Real madrid: arbeloa wackelt – kommt jetzt maresca?
Der Trainerstuhl bei Real Madrid ist wieder einmal der heißeste Sitz in Europa. Nach zwei aufeinanderfolgenden Liga-Niederlagen gegen Osasuna und Getafe liegt der Rekordmeister bereits vier Punkte hinter Tabellenführer FC Barcelona – und die Geduld am Bernabéu ist bekanntlich eine endliche Ressource.

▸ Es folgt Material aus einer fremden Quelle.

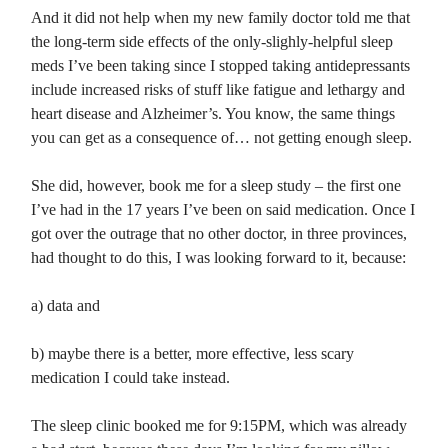
And it did not help when my new family doctor told me that
the long-term side effects of the only-slighly-helpful sleep
meds I’ve been taking since I stopped taking antidepressants
include increased risks of stuff like fatigue and lethargy and
heart disease and Alzheimer’s. You know, the same things
you can get as a consequence of… not getting enough sleep.
She did, however, book me for a sleep study – the first one
I’ve had in the 17 years I’ve been on said medication. Once I
got over the outrage that no other doctor, in three provinces,
had thought to do this, I was looking forward to it, because:
a) data and
b) maybe there is a better, more effective, less scary
medication I could take instead.
The sleep clinic booked me for 9:15PM, which was already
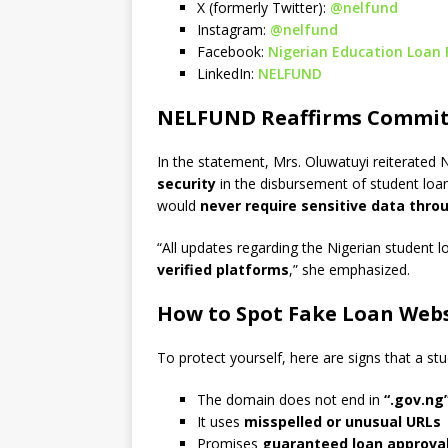
X (formerly Twitter):
@nelfund
Instagram:
@nelfund
Facebook:
Nigerian Education Loan
LinkedIn:
NELFUND
NELFUND Reaffirms Commit
In the statement, Mrs. Oluwatuyi reiterated
security
in the disbursement of student loa
would
never require sensitive data throu
“All updates regarding the Nigerian student
verified platforms
,” she emphasized.
How to Spot Fake Loan Webs
To protect yourself, here are signs that a s
The domain does not end in
“.gov.ng
It uses
misspelled or unusual URLs
Promises
guaranteed loan approva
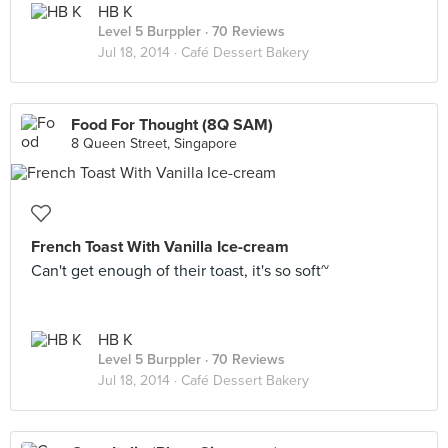
HB K
Level 5 Burppler
· 70 Reviews
Jul 18, 2014 ·
Café Dessert Bakery
Food For Thought (8Q SAM)
8 Queen Street, Singapore
French Toast With Vanilla Ice-cream
Can't get enough of their toast, it's so soft~
HB K
Level 5 Burppler
· 70 Reviews
Jul 18, 2014 ·
Café Dessert Bakery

Arbeloa unter druck: das experiment droht zu scheitern
Álvaro Arbeloa war nie die erste Wahl. Er war der Notplan, nachdem das Projekt Xabi Alonso schon nach wenigen Monaten sang- und klanglos am Flop beim Klub-Weltmeisterschaft gescheitert war. Florentinos Berater präsentierten ihn intern als den neuen Mourinho. Das Charisma des Portugiesen ließ sich allerdings nicht kopieren – das wissen jetzt alle.

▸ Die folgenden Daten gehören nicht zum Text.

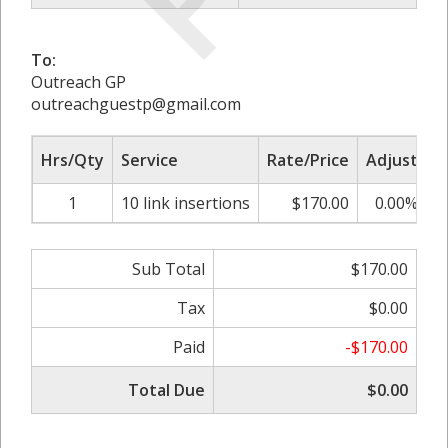
To:
Outreach GP
outreachguestp@gmail.com
Hrs/Qty
Service
Rate/Price
Adjust
S
1
10 link insertions
$170.00
0.00%
Sub Total
$170.00
Tax
$0.00
Paid
-$170.00
Total Due
$0.00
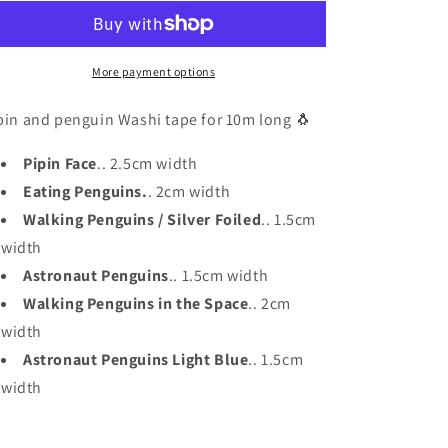
Penguin
Penguin
Washi
Washi
Tape
Tape
More payment options
pin and penguin Washi tape for 10m long 🐧
Pipin Face
.. 2.5cm width
Eating Penguins.
. 2cm width
Walking Penguins / Silver Foiled
.. 1.5cm
width
Astronaut Penguins
.. 1.5cm width
Walking Penguins in the Space
.. 2cm
width
Astronaut Penguins Light Blue
.. 1.5cm
width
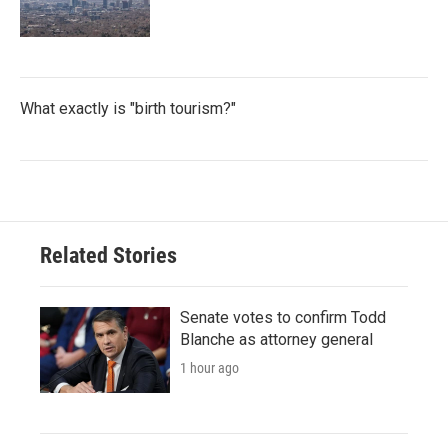
What exactly is "birth tourism?"
Related Stories
Senate votes to confirm Todd
Blanche as attorney general
1 hour ago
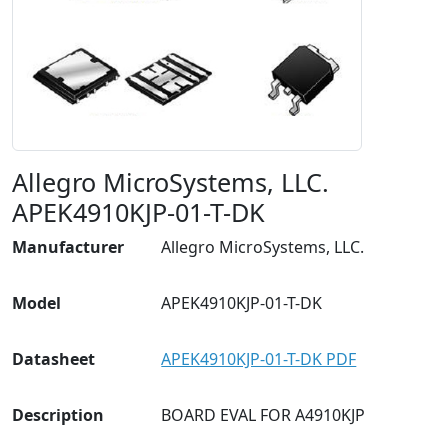
Allegro MicroSystems, LLC.
APEK4910KJP-01-T-DK
Manufacturer
Allegro MicroSystems, LLC.
Model
APEK4910KJP-01-T-DK
Datasheet
APEK4910KJP-01-T-DK PDF
Description
BOARD EVAL FOR A4910KJP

Der Rauswurf aus dem Copa del Rey durch Albacete, einem Zweitligisten, war das eine. Die spielerische Orientierungslosigkeit, die schon unter Xabi Alonso begann und sich unter Arbeloa nahtlos fortsetzt, das andere. Madridistas haben eine kurze Erinnerung für Misserfolge und eine noch kürzere Geduld.

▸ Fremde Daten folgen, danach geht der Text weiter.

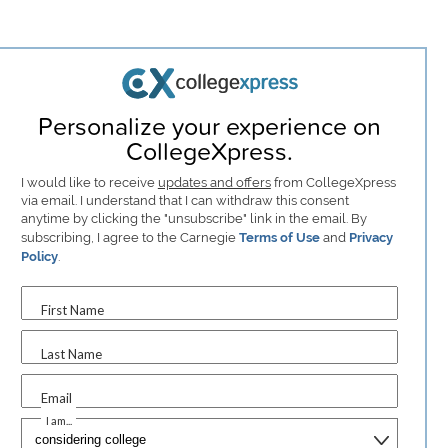
Personalize your experience on
CollegeXpress.
I would like to receive
updates and offers
from CollegeXpress
via email. I understand that I can withdraw this consent
anytime by clicking the "unsubscribe" link in the email. By
subscribing, I agree to the Carnegie
Terms of Use
and
Privacy
Policy
.
First Name
Last Name
Email
I am...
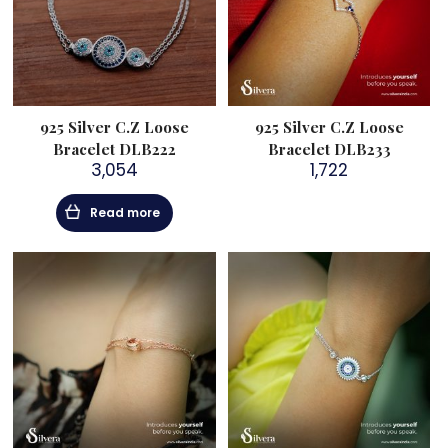
925 Silver C.Z Loose
925 Silver C.Z Loose
Bracelet DLB222
Bracelet DLB233
3,054
1,722
Read more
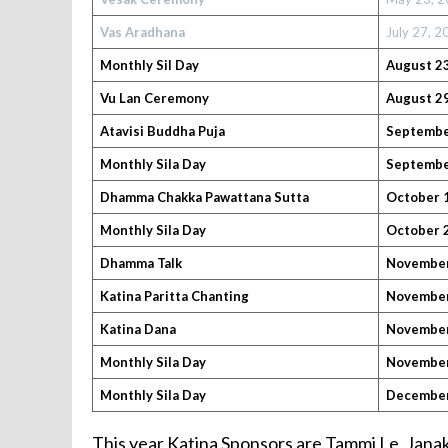
Vas Aradhana
July 27, 
Monthly Sil
Day
August 23
Vu Lan Ceremony
August 29
Atavisi Buddha Puja
September
Monthly Sila Day
September
Dhamma Chakka Pawattana Sutta
October 1
Monthly Sila Day
October 2
Dhamma Talk
November
Katina Paritta Chanting
November 
Katina Dana
November
Monthly Sila Day
November
Monthly Sila Day
December
This year Katina Sponsors are Tammi Le, Jan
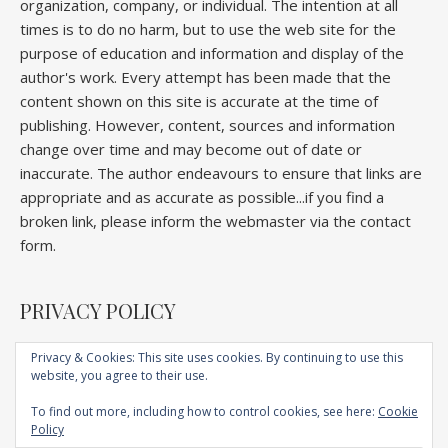
organization, company, or individual. The intention at all
times is to do no harm, but to use the web site for the
purpose of education and information and display of the
author's work. Every attempt has been made that the
content shown on this site is accurate at the time of
publishing. However, content, sources and information
change over time and may become out of date or
inaccurate. The author endeavours to ensure that links are
appropriate and as accurate as possible...if you find a
broken link, please inform the webmaster via the contact
form.
PRIVACY POLICY
Privacy & Cookies: This site uses cookies. By continuing to use this
website, you agree to their use.
Home
About
Competitions
Galleries
Lectures
Book
Articles
To find out more, including how to control cookies, see here:
Cookie
Technique
YouTube
AI
Contact
Policy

Klopp ist der traum – aber maresca ist die überraschung
In den Wettbüros spiegelt sich die Stimmung bereits wider. Jürgen Klopp führt die Kandidatenliste mit einer Quote von 5,00 an – er bleibt Florentino Pérez' persönliche Obsession, auch wenn der Deutsche bisher keinerlei Interesse signalisiert hat. Unai Emery folgt bei 6,00, Zinedine Zidane bei 7,00 – wobei Zidane seit 2021 keine Mannschaft mehr trainiert hat und ein Comeback mehr Mythos als Realität wäre.
Aber der Name, der wirklich aufhorchen lässt, ist ein anderer: Enzo Maresca. Der Italiener gewann mit Chelsea die Conference League und den Klub-Weltmeisterschaft, trennte sich anschließend im Streit von der Vereinsführung der Blues und ist seither ohne Klub. Die Wettanbieter sehen ihn bei 10,00 – gleichauf mit Mourinho, der ebenfalls im Gespräch ist und nach wie vor ein gutes Verhältnis zu Pérez pflegt.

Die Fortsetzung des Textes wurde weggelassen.